There was a study that I read recently from CSAT that showed the biggest LLM model is going to cost $25 trillion in compute by 2026. I don’t know if that’s still relevant or not but 25 trillion, right? So, McKinsey came out with a study that said we’re going to benefit 3 to $4 trillion per year in economic value as our global economy. Well, if you’re spending 25 trillion and you’re benefiting 3 to 4 trillion that math doesn’t end up. So, something has to be done about the compute and the infrastructure to support AIML, and that’s where we play.

(Dave Vellante) So, to John’s point, you’re not only bringing the compute to the data, but you’re bringing the compute along with the AI and the ML to the data. And also so there’s another piece, which is somebody else’s AIML?

(Joel Inman) I was talking to a customer yesterday who said, “We have these models that we’ve been building, and they’re proprietary to us, and we need to be able to run them within our platform.” And they were using BigQuery from Google. Perfect example of generating and building these models and then putting them on our infrastructure, and they had a serverless infrastructure and it just works. And so, that’s the type of example, people are going to have to figure out how do we put our AIML into production?

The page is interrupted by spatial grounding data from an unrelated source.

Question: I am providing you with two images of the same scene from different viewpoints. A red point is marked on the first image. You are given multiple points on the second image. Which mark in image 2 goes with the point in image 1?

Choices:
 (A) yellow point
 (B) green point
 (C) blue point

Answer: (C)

(John Furrier) And then apps are coming. What’s your vision of how you see the application market developing because supercomputing, super compute, smart compute, AI compute, which you guys have, the supercloud layer, now you got super applications that are going to have data native built in natively managing the data, and a lot of this ephemeral data will be in the app. Dave mentioned Uber and we’ll see more of those apps being coded. So, a whole developer tsunami is coming as well, so we’re seeing a Cambrian explosion of developers getting their hands on these open source processes. So, yeah, rubber’s hitting the road for the gen one data sciences with their LLMs and foundation models. Now you’re going to have coders coding on top of data natively.

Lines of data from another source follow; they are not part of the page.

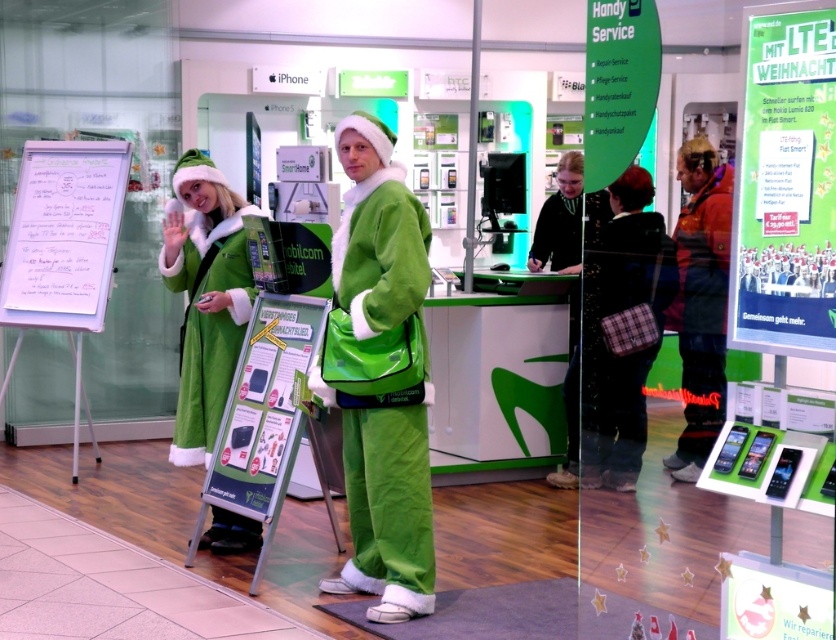 Question: Does plaid fabric purse at center appear on the right side of white paperboard at center?

Choices:
 (A) no
 (B) yes

Answer: (B)

Question: Which point is closer to the camera?

Choices:
 (A) plaid fabric purse at center
 (B) green fleece coat at left

Answer: (A)

Question: Is green fabric santa suit at center in front of green fleece santa hat at center?

Choices:
 (A) no
 (B) yes

Answer: (B)

Question: Is white paperboard at center closer to camera compared to orange fleece jacket at right?

Choices:
 (A) yes
 (B) no

Answer: (B)

Question: Which of the following is the closest to the observer?

Choices:
 (A) white paperboard at center
 (B) green fleece santa hat at center
 (C) orange fleece jacket at right

Answer: (C)

Question: Based on their relative distances, which object is nearer to the green fleece santa hat at center?

Choices:
 (A) green fabric santa suit at center
 (B) green fleece coat at left
 (C) plaid fabric purse at center

Answer: (A)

(Joel Inman) Yeah, I mean I think there’s two parts to your question. One, how are applications evolving and developing? I mean, I think they need to be developed with the semantic layer in mind. We’re really moving towards more of a data-centric ecosystem where applications, they need to stop being so grabby and they need to share data with everybody. And the architecture needs to change a little bit to reference that semantic layer. That also corresponds with AIML because what greater way to feed your production workload AIML than with the semantic layer that reaches into every piece of your business, right? So, we’re setting the stage. Supercloud is setting the stage to not only be able to meet the demands of increasingly complex workloads from BI (business intelligence) tools per-se, but also to build the data center that’s going to provide support for AIML.

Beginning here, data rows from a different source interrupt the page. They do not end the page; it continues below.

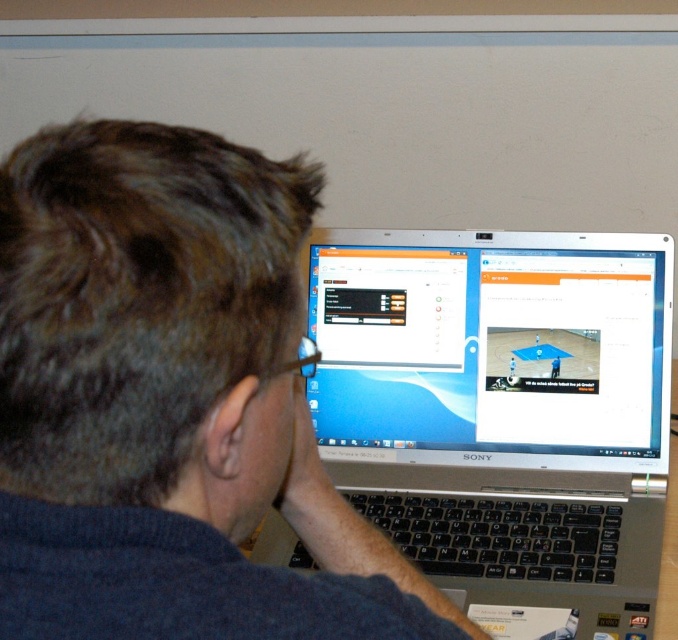 Between point (45, 257) and point (511, 625), which one is positioned behind?

The point (511, 625) is more distant.

Between dark blue sweater at center and silver metallic laptop at center, which one has more height?

silver metallic laptop at center is taller.

Measure the distance between point (x=281, y=182) and camera.

Point (x=281, y=182) and camera are 17.27 inches apart.

Where is `dark blue sweater at center`? The image size is (678, 640). dark blue sweater at center is located at coordinates point(170,401).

(Dave Vellante) This is why supercloud is not just hybrid and on-premise to cloud and across cloud. It has to stretch out everywhere. And that’s why it is a metaphor for the future of what we call cloud, but the way we think about cloud as a remote set of services is changing.

(John Furrier) Joel, thank you so much for coming in for Supercloud 3. Supercloud 4 is going to be all about AI, which is right up your wheelhouse, compute and AI. I don’t think that those two things are going away anytime soon. I’m glad you flew in.

(Joel Inman) Thank you. I appreciate you guys having me, and hopefully next time Vikram can make an appearance.

(John Furrier) Yeah, that’d be great. We’ve been speaking with Compute.AI. I love the name, love the domain name and those are two things that are going to be more and more abundant and important. And of course, Supercloud 4 is coming and is all about AI. I’m John Furrier with Dave Vellante and we’ll be right back after this with more from Supercloud 3.